The process, for both Ukrainians and Afghans, begins at the United Nations, when a person is officially designated a refugee.

Once applicants pass the initial U.N. screening, they are referred to the United States. At this point, the refugees have to pass interviews, medical exams and background checks. Getting the green light to travel to the U.S. can take two to five years.

The number of refugees allowed under the U.S. Refugee Admissions Program was dramatically cut under the Trump administration, leaving fewer resources within the government and resettlement agencies to handle the significant increase of refugee applications and arrivals.

“The refugee resettlement agencies were devastated by the cuts that the Trump administration made. So, they’re not geared up again to be able to handle large flows of refugees yet. And it often takes a year or more for background checks for normal refugee processing. I don’t know how they’re going to speed that up,” Yale-Loehr said.

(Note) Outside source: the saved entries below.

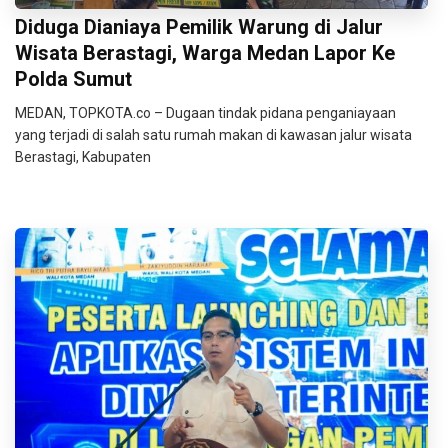
Diduga Dianiaya Pemilik Warung di Jalur
Wisata Berastagi, Warga Medan Lapor Ke
Polda Sumut
MEDAN, TOPKOTA.co – Dugaan tindak pidana penganiayaan
yang terjadi di salah satu rumah makan di kawasan jalur wisata
Berastagi, Kabupaten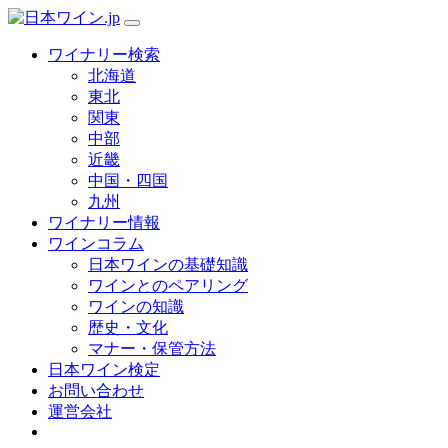
ワイナリー検索
北海道
東北
関東
中部
近畿
中国・四国
九州
ワイナリー情報
ワインコラム
日本ワインの基礎知識
ワインとのペアリング
ワインの知識
歴史・文化
マナー・保管方法
日本ワイン検定
お問い合わせ
運営会社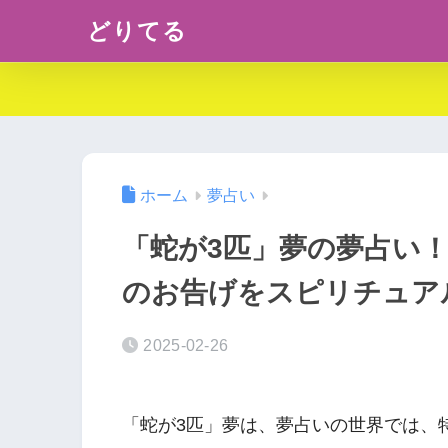
どりてる
ホーム
夢占い
「蛇が3匹」夢の夢占い
のお告げをスピリチュア
2025-02-26
「蛇が3匹」夢は、夢占いの世界では、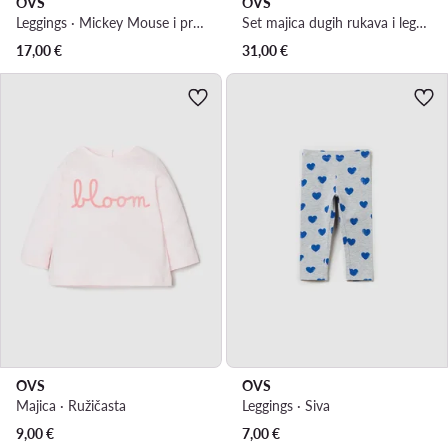
OVS
OVS
Leggings · Mickey Mouse i prijatelji · Siva
Set majica dugih rukava i leggins · Stich · Šarena
17,00
€
31,00
€
OVS
OVS
Majica · Ružičasta
Leggings · Siva
9,00
€
7,00
€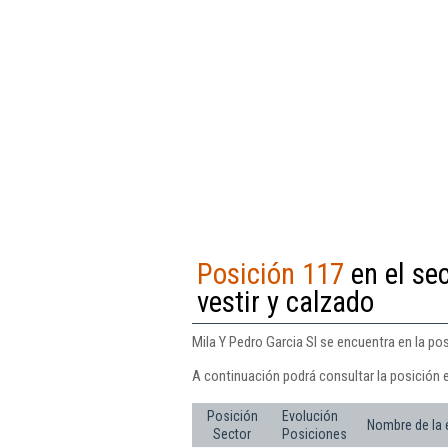
Posición 117
en el se
vestir y calzado
Mila Y Pedro Garcia Sl se encuentra en la po
A continuación podrá consultar la posición e
Posición
Evolución
Nombre de la
Sector
Posiciones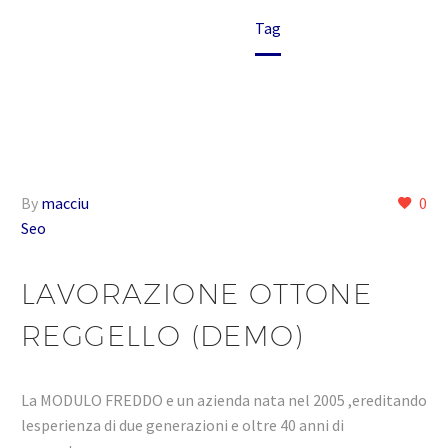
Home
Tag
By
macciu
0
Seo
LAVORAZIONE OTTONE
REGGELLO (DEMO)
La MODULO FREDDO e un azienda nata nel 2005 ,ereditando
lesperienza di due generazioni e oltre 40 anni di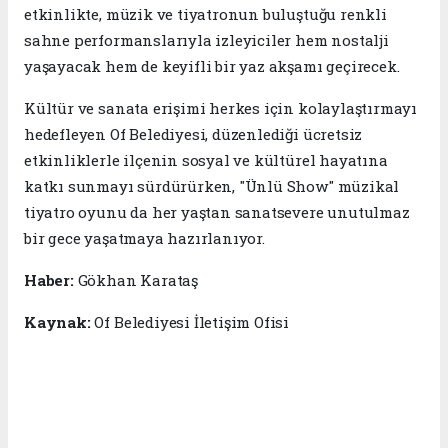
etkinlikte, müzik ve tiyatronun buluştuğu renkli
sahne performanslarıyla izleyiciler hem nostalji
yaşayacak hem de keyifli bir yaz akşamı geçirecek.
Kültür ve sanata erişimi herkes için kolaylaştırmayı
hedefleyen Of Belediyesi, düzenlediği ücretsiz
etkinliklerle ilçenin sosyal ve kültürel hayatına
katkı sunmayı sürdürürken, "Ünlü Show" müzikal
tiyatro oyunu da her yaştan sanatsevere unutulmaz
bir gece yaşatmaya hazırlanıyor.
Haber:
Gökhan Karataş
Kaynak:
Of Belediyesi İletişim Ofisi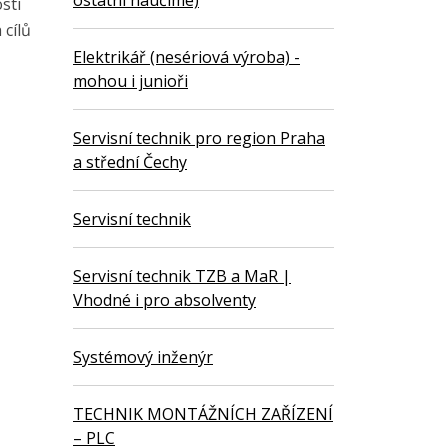
ostatní naučíme)
sti
 cílů
Elektrikář (nesériová výroba) -
mohou i junioři
Servisní technik pro region Praha
a střední Čechy
Servisní technik
Servisní technik TZB a MaR |
Vhodné i pro absolventy
Systémový inženýr
TECHNIK MONTÁŽNÍCH ZAŘÍZENÍ
– PLC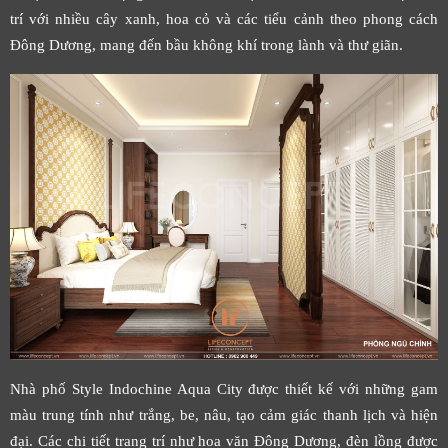
trí với nhiều cây xanh, hoa cỏ và các tiểu cảnh theo phong cách
Đông Dương, mang đến bầu không khí trong lành và thư giãn.
Nhà phố Style Indochine Aqua City được thiết kế với những gam
màu trung tính như trắng, be, nâu, tạo cảm giác thanh lịch và hiện
đại. Các chi tiết trang trí như hoa văn Đông Dương, đèn lồng được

This fiscal year’s cap for refugee acceptance is 125,000 but only 6,494 refugees were admitted in the first five months mostly because refugee resettlement agencies are straining to support 76,000 Afghan evacuees, who are not counted toward the refugee cap.

Title 42 exemptions

Some Ukrainians have traveled to Mexico to arrive at the U.S.-Mexico border where they hope to receive asylum in the United States.

Under current U.S. immigration law, officials at the border are expected to screen those who say they are afraid to go back to their home country because of persecution or ongoing conflict or a significant chance they might be tortured or killed.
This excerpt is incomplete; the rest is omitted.